:: WORK ITEM ::
Work out how many lines of the data hold the string "Letizia", and reply with that number alone.

[Page images and extracted text]

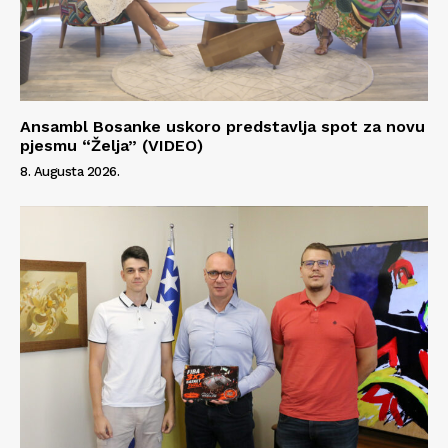
Ansambl Bosanke uskoro predstavlja spot za novu
pjesmu “Želja” (VIDEO)
8. Augusta 2026.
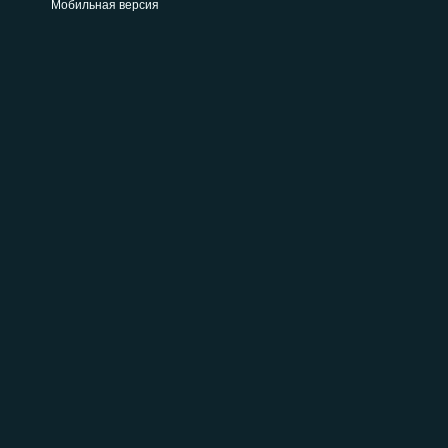
Мобильная версия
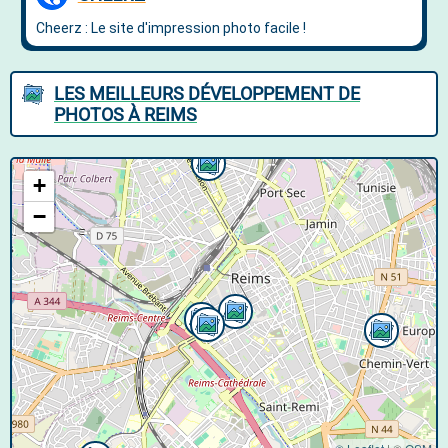
LES MEILLEURS DÉVELOPPEMENT DE
PHOTOS À REIMS
+
−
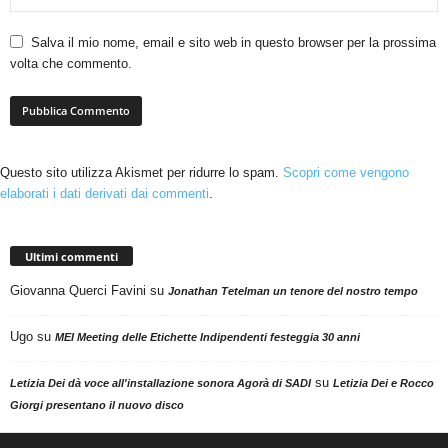
Salva il mio nome, email e sito web in questo browser per la prossima
volta che commento.
Questo sito utilizza Akismet per ridurre lo spam.
Scopri come vengono
elaborati i dati derivati dai commenti
.
Ultimi commenti
Giovanna Querci Favini
su
Jonathan Tetelman un tenore del nostro tempo
Ugo
su
MEI Meeting delle Etichette Indipendenti festeggia 30 anni
su
Letizia Dei dà voce all'installazione sonora Agorà di SADI
Letizia Dei e Rocco
Giorgi presentano il nuovo disco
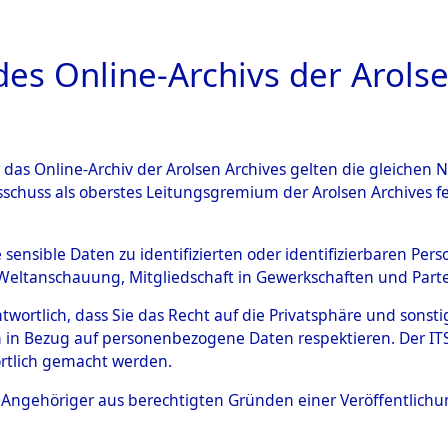
a
A
es Online-Archivs der Arolse
DIGITAL COLLEC
r das Online-Archiv der Arolsen Archives gelten die gleiche
ESCHREIBUNG
ARCHIVALE
ÜBERSICHT
BILD
sschuss als oberstes Leitungsgremium der Arolsen Archives 
 des Ablaufs und der Routen
e sensible Daten zu identifizierten oder identifizierbaren Pe
Weltanschauung, Mitgliedschaft in Gewerkschaften und Partei
gsmärschen, die Feststellun
antwortlich, dass Sie das Recht auf die Privatsphäre und sons
Konzentrationslagern und de
 in Bezug auf personenbezogene Daten respektieren. Der ITS k
rtlich gemacht werden.
gen
→
0001 (84628515)
→
00
ls Angehöriger aus berechtigten Gründen einer Veröffentlic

:: RESPONSE AREA ::
2